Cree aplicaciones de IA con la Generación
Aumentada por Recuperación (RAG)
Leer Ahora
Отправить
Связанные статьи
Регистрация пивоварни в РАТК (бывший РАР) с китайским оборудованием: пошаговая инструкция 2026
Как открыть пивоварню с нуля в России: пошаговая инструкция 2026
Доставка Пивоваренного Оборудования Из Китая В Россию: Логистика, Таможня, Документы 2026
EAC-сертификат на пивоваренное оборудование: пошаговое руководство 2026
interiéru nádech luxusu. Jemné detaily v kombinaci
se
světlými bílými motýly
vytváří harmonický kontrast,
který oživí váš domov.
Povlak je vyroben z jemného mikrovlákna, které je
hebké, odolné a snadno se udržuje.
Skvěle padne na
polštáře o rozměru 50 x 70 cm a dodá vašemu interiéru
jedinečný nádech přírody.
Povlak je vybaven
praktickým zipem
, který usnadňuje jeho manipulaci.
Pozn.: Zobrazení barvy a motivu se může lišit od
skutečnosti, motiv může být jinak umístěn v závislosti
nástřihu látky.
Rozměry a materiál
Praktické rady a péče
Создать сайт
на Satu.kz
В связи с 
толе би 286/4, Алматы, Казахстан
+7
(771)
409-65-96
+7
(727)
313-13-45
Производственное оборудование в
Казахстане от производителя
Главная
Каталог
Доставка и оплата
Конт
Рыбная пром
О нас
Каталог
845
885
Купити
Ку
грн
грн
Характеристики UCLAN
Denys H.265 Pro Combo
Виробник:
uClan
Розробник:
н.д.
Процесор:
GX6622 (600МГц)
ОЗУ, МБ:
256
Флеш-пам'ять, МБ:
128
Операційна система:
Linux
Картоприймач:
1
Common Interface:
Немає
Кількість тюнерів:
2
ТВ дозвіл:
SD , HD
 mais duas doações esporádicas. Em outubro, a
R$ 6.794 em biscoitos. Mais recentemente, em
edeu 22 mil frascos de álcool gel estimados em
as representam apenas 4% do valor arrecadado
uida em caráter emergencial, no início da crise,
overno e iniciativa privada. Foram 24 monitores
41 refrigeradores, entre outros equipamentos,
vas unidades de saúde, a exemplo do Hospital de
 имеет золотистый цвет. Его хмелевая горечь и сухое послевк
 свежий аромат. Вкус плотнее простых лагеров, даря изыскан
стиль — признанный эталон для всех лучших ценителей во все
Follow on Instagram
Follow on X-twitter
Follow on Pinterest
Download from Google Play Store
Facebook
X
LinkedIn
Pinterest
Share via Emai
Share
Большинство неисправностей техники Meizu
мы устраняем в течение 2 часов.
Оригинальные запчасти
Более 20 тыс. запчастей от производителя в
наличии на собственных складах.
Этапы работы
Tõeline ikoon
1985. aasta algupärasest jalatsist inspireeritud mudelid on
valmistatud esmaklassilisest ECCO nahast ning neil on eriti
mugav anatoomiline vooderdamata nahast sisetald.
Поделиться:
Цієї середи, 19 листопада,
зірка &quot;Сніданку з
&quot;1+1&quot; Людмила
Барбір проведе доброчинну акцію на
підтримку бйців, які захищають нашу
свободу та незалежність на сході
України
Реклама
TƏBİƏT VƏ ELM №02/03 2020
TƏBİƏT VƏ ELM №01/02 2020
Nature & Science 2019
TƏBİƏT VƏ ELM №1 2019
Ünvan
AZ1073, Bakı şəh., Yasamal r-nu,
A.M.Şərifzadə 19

============================================================

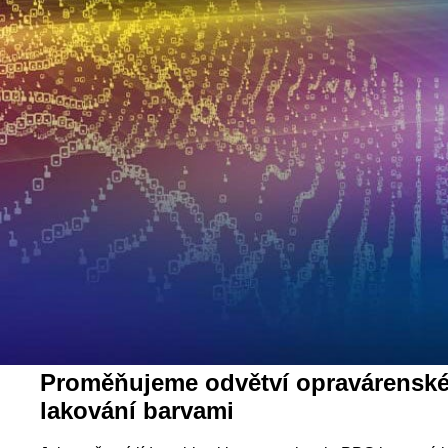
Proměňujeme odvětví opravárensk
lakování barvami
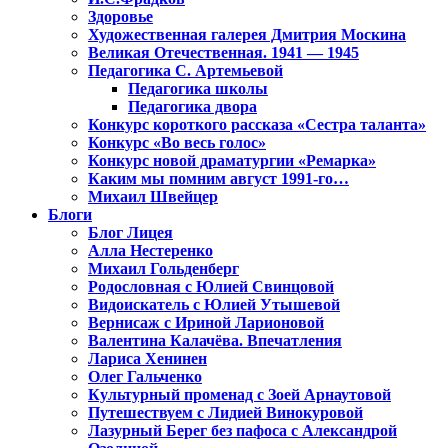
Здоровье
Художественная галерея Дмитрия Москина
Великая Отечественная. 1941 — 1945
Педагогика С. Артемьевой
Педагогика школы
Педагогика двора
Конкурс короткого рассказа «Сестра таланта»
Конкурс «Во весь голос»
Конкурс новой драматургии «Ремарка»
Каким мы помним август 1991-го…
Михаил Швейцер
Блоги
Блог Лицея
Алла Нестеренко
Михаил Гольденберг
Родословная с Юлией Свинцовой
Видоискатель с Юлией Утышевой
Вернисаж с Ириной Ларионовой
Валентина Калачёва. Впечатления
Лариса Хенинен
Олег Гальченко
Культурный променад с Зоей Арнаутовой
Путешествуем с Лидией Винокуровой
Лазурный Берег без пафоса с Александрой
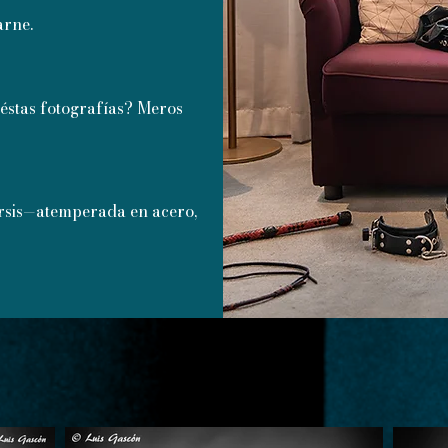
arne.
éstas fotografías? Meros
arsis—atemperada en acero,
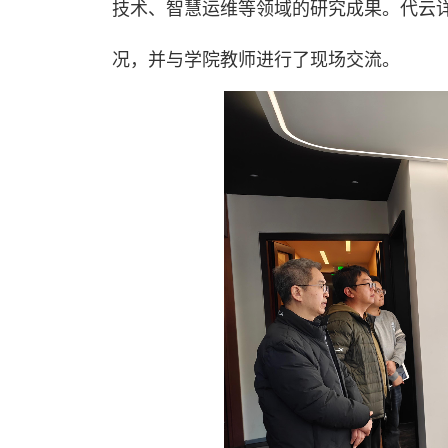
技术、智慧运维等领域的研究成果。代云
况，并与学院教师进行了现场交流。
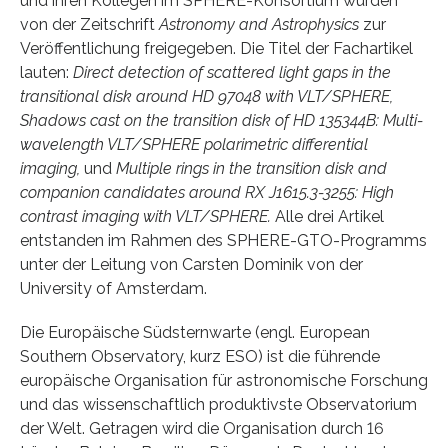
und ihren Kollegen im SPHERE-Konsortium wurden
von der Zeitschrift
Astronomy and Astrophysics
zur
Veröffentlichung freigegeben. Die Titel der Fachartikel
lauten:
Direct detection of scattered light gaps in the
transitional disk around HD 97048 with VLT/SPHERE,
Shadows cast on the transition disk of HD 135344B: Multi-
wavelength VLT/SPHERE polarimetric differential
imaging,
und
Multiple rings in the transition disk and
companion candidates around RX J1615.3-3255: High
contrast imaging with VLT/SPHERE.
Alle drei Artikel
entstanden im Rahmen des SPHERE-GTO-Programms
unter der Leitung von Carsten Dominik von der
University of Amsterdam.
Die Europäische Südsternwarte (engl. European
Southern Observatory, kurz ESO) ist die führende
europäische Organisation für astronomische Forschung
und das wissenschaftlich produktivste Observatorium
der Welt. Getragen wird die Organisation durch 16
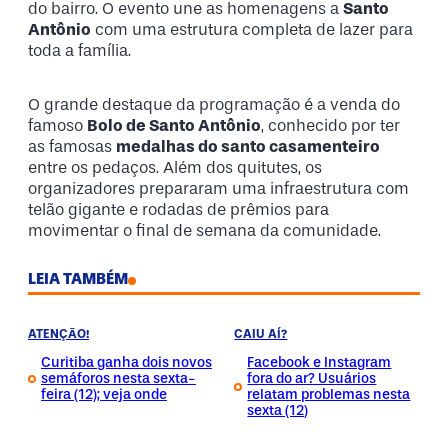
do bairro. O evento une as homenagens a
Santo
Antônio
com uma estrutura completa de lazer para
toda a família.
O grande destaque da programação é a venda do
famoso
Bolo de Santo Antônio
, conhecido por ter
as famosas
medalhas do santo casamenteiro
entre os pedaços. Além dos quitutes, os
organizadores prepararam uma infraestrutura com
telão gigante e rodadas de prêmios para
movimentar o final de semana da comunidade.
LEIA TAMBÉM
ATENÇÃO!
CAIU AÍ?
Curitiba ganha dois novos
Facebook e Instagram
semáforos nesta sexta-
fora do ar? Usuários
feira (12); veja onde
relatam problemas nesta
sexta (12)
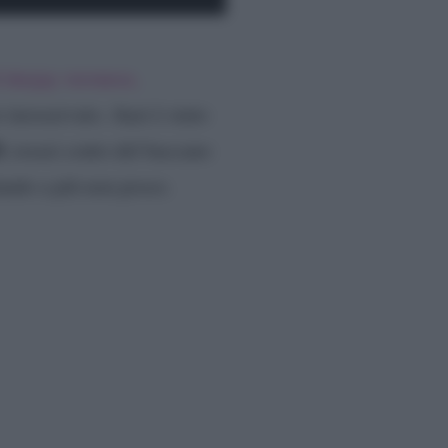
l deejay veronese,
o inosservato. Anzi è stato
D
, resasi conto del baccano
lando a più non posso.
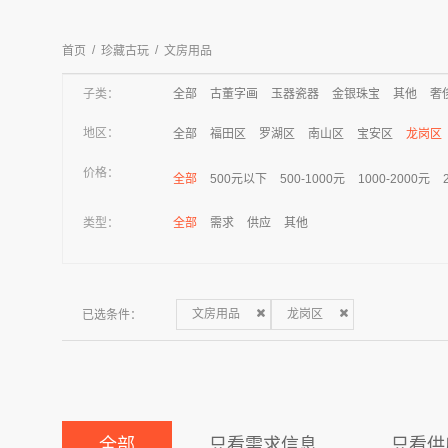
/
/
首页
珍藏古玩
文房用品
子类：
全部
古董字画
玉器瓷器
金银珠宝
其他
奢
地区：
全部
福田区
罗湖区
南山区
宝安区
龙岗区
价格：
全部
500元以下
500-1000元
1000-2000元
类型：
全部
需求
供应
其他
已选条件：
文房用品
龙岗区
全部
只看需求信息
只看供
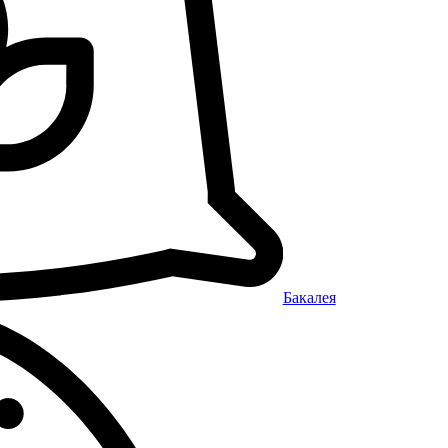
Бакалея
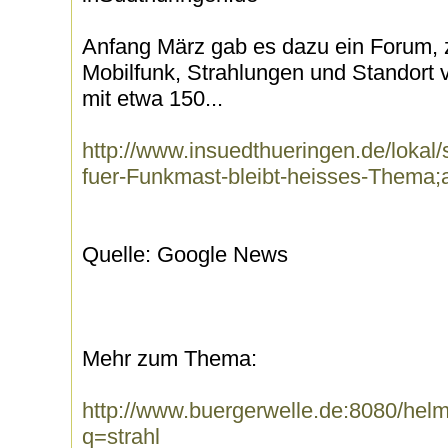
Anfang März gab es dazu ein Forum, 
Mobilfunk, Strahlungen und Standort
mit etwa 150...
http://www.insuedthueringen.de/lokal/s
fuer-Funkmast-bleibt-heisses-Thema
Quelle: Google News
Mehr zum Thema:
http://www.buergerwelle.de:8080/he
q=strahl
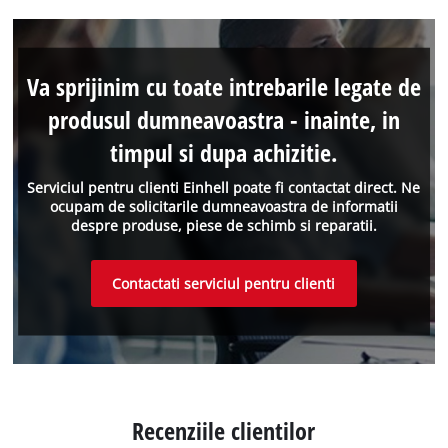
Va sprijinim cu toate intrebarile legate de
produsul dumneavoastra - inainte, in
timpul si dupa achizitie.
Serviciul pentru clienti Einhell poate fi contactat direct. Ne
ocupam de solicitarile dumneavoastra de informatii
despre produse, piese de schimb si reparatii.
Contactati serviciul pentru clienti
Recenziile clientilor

============================================================

◆ **Task instructions**
Please, from the entries above, set down exactly the lines from the one containing "Cree aplicaciones de IA con la Generación" through the one containing "Download from Google Play Store", and only those.

◆ **Problem solution**
Cree aplicaciones de IA con la Generación
Aumentada por Recuperación (RAG)
Leer Ahora
Отправить
Связанные статьи
Регистрация пивоварни в РАТК (бывший РАР) с китайским оборудованием: пошаговая инструкция 2026
Как открыть пивоварню с нуля в России: пошаговая инструкция 2026
Доставка Пивоваренного Оборудования Из Китая В Россию: Логистика, Таможня, Документы 2026
EAC-сертификат на пивоваренное оборудование: пошаговое руководство 2026
interiéru nádech luxusu. Jemné detaily v kombinaci
se
světlými bílými motýly
vytváří harmonický kontrast,
který oživí váš domov.
Povlak je vyroben z jemného mikrovlákna, které je
hebké, odolné a snadno se udržuje.
Skvěle padne na
polštáře o rozměru 50 x 70 cm a dodá vašemu interiéru
jedinečný nádech přírody.
Povlak je vybaven
praktickým zipem
, který usnadňuje jeho manipulaci.
Pozn.: Zobrazení barvy a motivu se může lišit od
skutečnosti, motiv může být jinak umístěn v závislosti
nástřihu látky.
Rozměry a materiál
Praktické rady a péče
Создать сайт
на Satu.kz
В связи с 
толе би 286/4, Алматы, Казахстан
+7
(771)
409-65-96
+7
(727)
313-13-45
Производственное оборудование в
Казахстане от производителя
Главная
Каталог
Доставка и оплата
Конт
Рыбная пром
О нас
Каталог
845
885
Купити
Ку
грн
грн
Характеристики UCLAN
Denys H.265 Pro Combo
Виробник:
uClan
Розробник:
н.д.
Процесор:
GX6622 (600МГц)
ОЗУ, МБ:
256
Флеш-пам'ять, МБ:
128
Операційна система:
Linux
Картоприймач:
1
Common Interface:
Немає
Кількість тюнерів:
2
ТВ дозвіл:
SD , HD
 mais duas doações esporádicas. Em outubro, a
R$ 6.794 em biscoitos. Mais recentemente, em
edeu 22 mil frascos de álcool gel estimados em
as representam apenas 4% do valor arrecadado
uida em caráter emergencial, no início da crise,
overno e iniciativa privada. Foram 24 monitores
41 refrigeradores, entre outros equipamentos,
vas unidades de saúde, a exemplo do Hospital de
 имеет золотистый цвет. Его хмелевая горечь и сухое послевк
 свежий аромат. Вкус плотнее простых лагеров, даря изыскан
стиль — признанный эталон для всех лучших ценителей во все
Follow on Instagram
Follow on X-twitter
Follow on Pinterest
Download from Google Play Store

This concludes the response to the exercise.